We must grant Commonwealth soldiers and their families the right to full British citizenship - Veterans Aid

Posted On: 
8th May 2019

CEO Veterans Aid Dr Hugh Milroy responds to Paul Sweeney MP’s call for equal citizenship rights for ‘second-class Commonwealth soldiers’ 

The relationship between ethics and pragmatism has always been an uneasy one – and nowhere is this better illustrated than in the UK  Armed Forces’ ambivalent relationship with its Foreign and Commonwealth service personnel.

Parliamentarians serially highlight this issue - call for ‘justice’ and point out that these men and women, so vital to making up the strength of Britain’s Armed Forces, are considered invisible and expendable after discharge.

Paul Sweeney MP: It is time for equal citizenship rights for Commonwealth soldiers

Consecutive groundswells of emotion surround single issue cases. Gurkhas and Windrush immigrants become briefly central to causes célèbres, but little changes . . . until another campaigner takes up cudgels on  their behalf.

I welcome Paul Sweeney’s initiative, but feel obliged to point out that he is not the first to flag up this ethical anomaly. On 5th March, in this publication, I responded to Drew Hendry MP’s article regarding his constituent Dennis Omondi, a UK Army veteran from Botswana.

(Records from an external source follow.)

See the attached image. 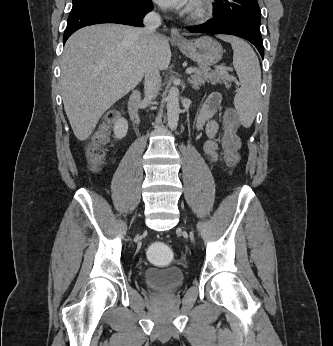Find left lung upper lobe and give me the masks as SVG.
<instances>
[{"label": "left lung upper lobe", "mask_w": 333, "mask_h": 346, "mask_svg": "<svg viewBox=\"0 0 333 346\" xmlns=\"http://www.w3.org/2000/svg\"><path fill=\"white\" fill-rule=\"evenodd\" d=\"M214 18L239 20L260 29L261 12L257 0H215Z\"/></svg>", "instance_id": "5c2ea615"}]
</instances>
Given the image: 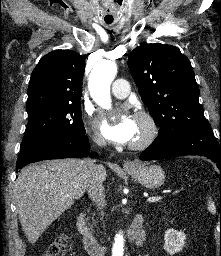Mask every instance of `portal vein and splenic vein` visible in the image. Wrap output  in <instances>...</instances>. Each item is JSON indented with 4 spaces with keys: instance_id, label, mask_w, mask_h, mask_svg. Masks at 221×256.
I'll list each match as a JSON object with an SVG mask.
<instances>
[{
    "instance_id": "portal-vein-and-splenic-vein-1",
    "label": "portal vein and splenic vein",
    "mask_w": 221,
    "mask_h": 256,
    "mask_svg": "<svg viewBox=\"0 0 221 256\" xmlns=\"http://www.w3.org/2000/svg\"><path fill=\"white\" fill-rule=\"evenodd\" d=\"M161 198H162V197H160V196L149 197V198L147 199V202H149V203L157 202V201H160Z\"/></svg>"
}]
</instances>
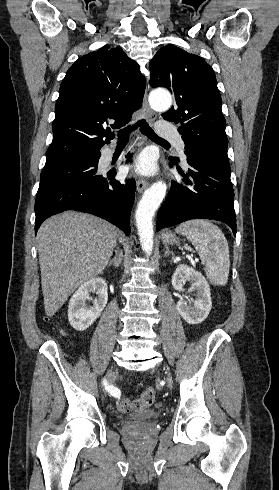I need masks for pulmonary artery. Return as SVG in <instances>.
<instances>
[{"label":"pulmonary artery","instance_id":"e3ab8cb5","mask_svg":"<svg viewBox=\"0 0 279 490\" xmlns=\"http://www.w3.org/2000/svg\"><path fill=\"white\" fill-rule=\"evenodd\" d=\"M155 128L157 131H160L159 133L160 140H176L178 135V130L177 128H172L170 122H157ZM184 146H185L184 143L180 139H178L177 147L180 150H184Z\"/></svg>","mask_w":279,"mask_h":490}]
</instances>
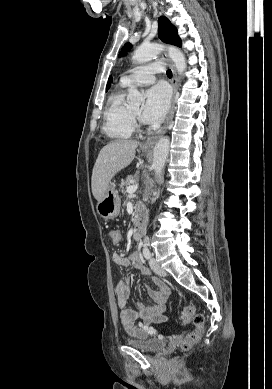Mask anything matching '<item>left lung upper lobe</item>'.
Instances as JSON below:
<instances>
[{"instance_id": "5c2ea615", "label": "left lung upper lobe", "mask_w": 272, "mask_h": 389, "mask_svg": "<svg viewBox=\"0 0 272 389\" xmlns=\"http://www.w3.org/2000/svg\"><path fill=\"white\" fill-rule=\"evenodd\" d=\"M158 36L165 43L179 47L181 46V40L177 35V29L171 24L169 19L164 16H161L158 19ZM131 46L130 43H126L119 56H123L124 52L129 51Z\"/></svg>"}]
</instances>
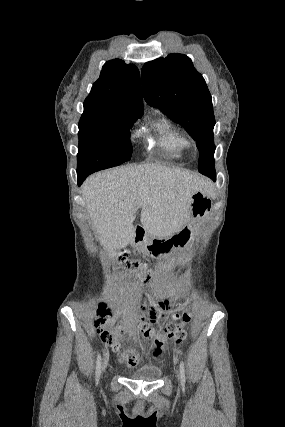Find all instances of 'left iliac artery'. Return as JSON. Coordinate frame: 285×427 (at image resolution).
<instances>
[{"label": "left iliac artery", "mask_w": 285, "mask_h": 427, "mask_svg": "<svg viewBox=\"0 0 285 427\" xmlns=\"http://www.w3.org/2000/svg\"><path fill=\"white\" fill-rule=\"evenodd\" d=\"M180 378H181V383L185 384L186 377H185V367H184L183 361L180 362Z\"/></svg>", "instance_id": "left-iliac-artery-1"}]
</instances>
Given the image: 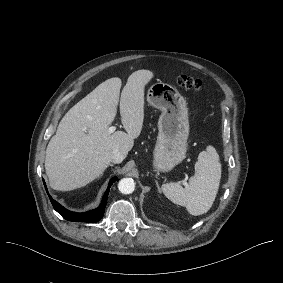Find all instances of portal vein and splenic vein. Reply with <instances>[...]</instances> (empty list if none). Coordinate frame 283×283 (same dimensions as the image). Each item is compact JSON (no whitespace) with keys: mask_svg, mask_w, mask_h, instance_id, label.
Here are the masks:
<instances>
[{"mask_svg":"<svg viewBox=\"0 0 283 283\" xmlns=\"http://www.w3.org/2000/svg\"><path fill=\"white\" fill-rule=\"evenodd\" d=\"M114 131H115V127H109L107 132L108 134H113Z\"/></svg>","mask_w":283,"mask_h":283,"instance_id":"18ae733b","label":"portal vein and splenic vein"}]
</instances>
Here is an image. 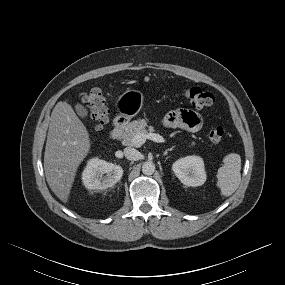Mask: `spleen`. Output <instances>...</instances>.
Returning <instances> with one entry per match:
<instances>
[{
  "mask_svg": "<svg viewBox=\"0 0 285 285\" xmlns=\"http://www.w3.org/2000/svg\"><path fill=\"white\" fill-rule=\"evenodd\" d=\"M217 186L223 196H231L241 182V157L230 153L223 158V166L218 169Z\"/></svg>",
  "mask_w": 285,
  "mask_h": 285,
  "instance_id": "3e777b00",
  "label": "spleen"
}]
</instances>
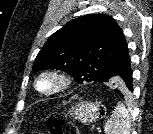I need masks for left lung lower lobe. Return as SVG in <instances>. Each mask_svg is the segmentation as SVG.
Wrapping results in <instances>:
<instances>
[{
	"label": "left lung lower lobe",
	"mask_w": 153,
	"mask_h": 134,
	"mask_svg": "<svg viewBox=\"0 0 153 134\" xmlns=\"http://www.w3.org/2000/svg\"><path fill=\"white\" fill-rule=\"evenodd\" d=\"M117 77L119 81H121L122 84L124 85L126 92L119 91L117 89H115V92H117V94L123 98L124 95L128 94L130 91H133V84H132L133 78H132V69L130 68V61L127 63V65H125L117 72Z\"/></svg>",
	"instance_id": "0a47b994"
}]
</instances>
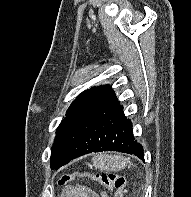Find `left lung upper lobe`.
<instances>
[{
	"instance_id": "5c2ea615",
	"label": "left lung upper lobe",
	"mask_w": 191,
	"mask_h": 197,
	"mask_svg": "<svg viewBox=\"0 0 191 197\" xmlns=\"http://www.w3.org/2000/svg\"><path fill=\"white\" fill-rule=\"evenodd\" d=\"M111 91V88L109 85L105 86H97L93 87L89 90L84 91L81 93L71 104L69 107L66 117L62 120L60 123L53 147L51 148V158H50V166L52 169H56L60 163L67 158L71 152L73 151V148H71L70 143H68L67 139V129L69 126V123L72 121V117L74 115V112L79 107L81 103H83L85 100H88L90 98H100L104 94Z\"/></svg>"
}]
</instances>
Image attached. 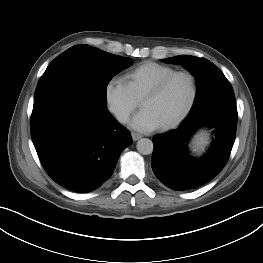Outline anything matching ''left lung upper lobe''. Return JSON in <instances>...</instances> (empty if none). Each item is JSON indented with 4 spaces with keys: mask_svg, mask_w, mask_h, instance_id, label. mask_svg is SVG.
I'll return each mask as SVG.
<instances>
[{
    "mask_svg": "<svg viewBox=\"0 0 263 263\" xmlns=\"http://www.w3.org/2000/svg\"><path fill=\"white\" fill-rule=\"evenodd\" d=\"M164 61L182 64L196 77L197 94L192 111L217 98L235 97L230 82L222 71L209 60L181 55L167 58Z\"/></svg>",
    "mask_w": 263,
    "mask_h": 263,
    "instance_id": "left-lung-upper-lobe-1",
    "label": "left lung upper lobe"
}]
</instances>
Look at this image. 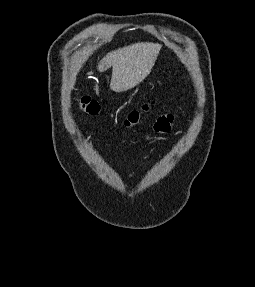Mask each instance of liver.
<instances>
[{
	"mask_svg": "<svg viewBox=\"0 0 255 287\" xmlns=\"http://www.w3.org/2000/svg\"><path fill=\"white\" fill-rule=\"evenodd\" d=\"M161 50V44L141 42L109 52L100 64L99 72L113 68L110 88L113 92H127L138 86L150 74Z\"/></svg>",
	"mask_w": 255,
	"mask_h": 287,
	"instance_id": "obj_1",
	"label": "liver"
}]
</instances>
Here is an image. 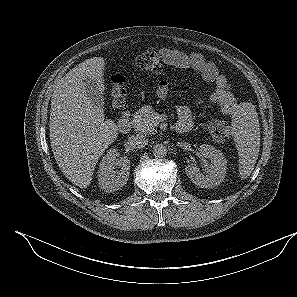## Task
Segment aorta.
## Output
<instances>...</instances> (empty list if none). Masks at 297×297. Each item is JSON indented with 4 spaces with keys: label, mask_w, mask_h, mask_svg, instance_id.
<instances>
[{
    "label": "aorta",
    "mask_w": 297,
    "mask_h": 297,
    "mask_svg": "<svg viewBox=\"0 0 297 297\" xmlns=\"http://www.w3.org/2000/svg\"><path fill=\"white\" fill-rule=\"evenodd\" d=\"M152 153L156 158H163L167 154V148L163 144H156L153 146Z\"/></svg>",
    "instance_id": "762f6f07"
}]
</instances>
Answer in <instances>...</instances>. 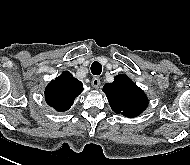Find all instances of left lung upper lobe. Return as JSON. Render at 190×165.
Segmentation results:
<instances>
[{"instance_id": "1", "label": "left lung upper lobe", "mask_w": 190, "mask_h": 165, "mask_svg": "<svg viewBox=\"0 0 190 165\" xmlns=\"http://www.w3.org/2000/svg\"><path fill=\"white\" fill-rule=\"evenodd\" d=\"M103 92L107 96L111 109L126 117H136L148 106L144 91L124 74L115 76L112 83H106Z\"/></svg>"}]
</instances>
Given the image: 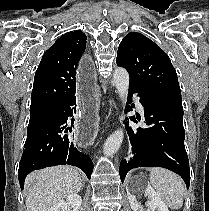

Members of the Commonwealth are frequently referred to as strategic partners; following the collapse in home recruiting in 2018 the Army took on 5,290 men and women from Foreign and Commonwealth nations. They represent 4.5% of the UK’s (still under-recruited!) Armed Forces. Mr Sweeney’s article expands on this.  

Most of those Foreign and Commonwealth individuals are recruited into the infantry as frontline troops. Most are ‘other ranks’ – few become officers. Put bluntly, they are needed for operational reasons - to make up the numbers!  In the crudest terms they could be regarded as cannon fodder; what the Oxford dictionary defines as “soldiers who are thought of not as people whose lives are important, but as material to be used up in war.”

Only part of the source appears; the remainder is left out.